Hopefully someone understands my jibberish. Ok so I have an 85 300zx turbo 5 speed. The alternator is down at the bottom on the engine on the passenger side. On the back of the alternator is a plug, a big nut and a small nut, each nut has its own connection to somewhere up top. The small nut has two black wires that come from somewhere up top and then are held together at the base close to where the nut is. One of these little black wires is broken, right at where they are both held together. I don't know if its a small rubber band or maybe a metal crimper of some kind. It isn't possible to access the other end, the end on the alternator to splice them together. I'm going to guess they will have to be spliced back together. What should I do?


----------



## i r teh noobz (Apr 26, 2007)

If I recall, its just a redundant ground with a capacitor in it. If you aren't having issues, you may just want to leave it alone.

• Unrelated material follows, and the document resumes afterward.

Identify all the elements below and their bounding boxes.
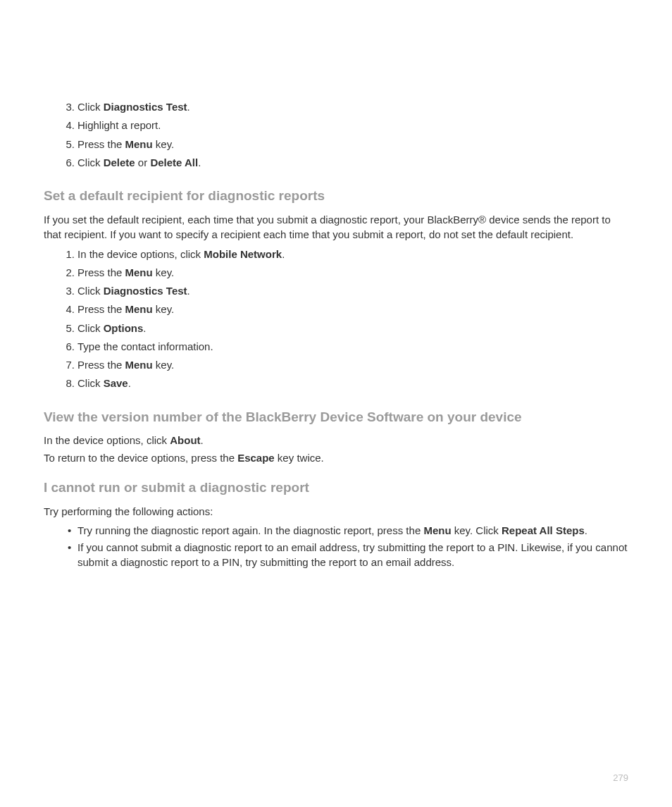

Otherwise, solder is your friend.


----------



## eishiba (Sep 23, 2009)

i r teh noobz said:


> If I recall, its just a redundant ground with a capacitor in it. If you aren't having issues, you may just want to leave it alone.
> 
> Otherwise, solder is your friend.


The entire car doesn't start. The starter shoots out but doesn't spin the engine. I had the starter tested and its fine. The gear spins. All the lights work but the car won't start. The alternator is brand new. I had been fumbling around checking the alternator and while the battery was still connected when I touched that broken wire to the alternator is made a little spark.


----------



## smj999smj (Jan 1, 2006)

An alternator wouldn't cause an issue with a starter spinning and not causing the engine to turn. Most like cause for that is a stripped area of teeth on the ring gear, assuming the starter has been properly tested. You may want to drop the starter and look at the teeth on the ring gear to see if they are stripped/damaged. If they are, the trans will need to be removed and a new ring gear pressed on to the flywheel. As far as that capacitor, it was used to help reduce electrical noise from the charging system to the audio system; it had nothing to do with starting or charging the vehicle.


----------



## eishiba (Sep 23, 2009)

smj999smj said:


> An alternator wouldn't cause an issue with a starter spinning and not causing the engine to turn. Most like cause for that is a stripped area of teeth on the ring gear, assuming the starter has been properly tested. You may want to drop the starter and look at the teeth on the ring gear to see if they are stripped/damaged. If they are, the trans will need to be removed and a new ring gear pressed on to the flywheel. As far as that capacitor, it was used to help reduce electrical noise from the charging system to the audio system; it had nothing to do with starting or charging the vehicle.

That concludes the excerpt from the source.